**What needs to be done**
With pictures omitted, output the records below exactly as they appear.

**Task input**
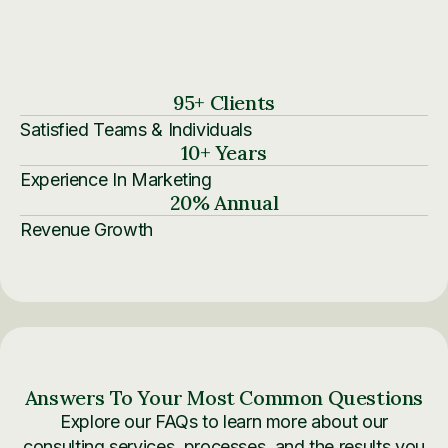
95
+ Clients
Satisfied Teams & Individuals
10
+ Years
Experience In Marketing
20
% Annual
Revenue Growth
Answers To Your Most Common Questions
Explore our FAQs to learn more about our
consulting services, processes, and the results you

**Answer section**
95
+ Clients
Satisfied Teams & Individuals
10
+ Years
Experience In Marketing
20
% Annual
Revenue Growth
Answers To Your Most Common Questions
Explore our FAQs to learn more about our
consulting services, processes, and the results you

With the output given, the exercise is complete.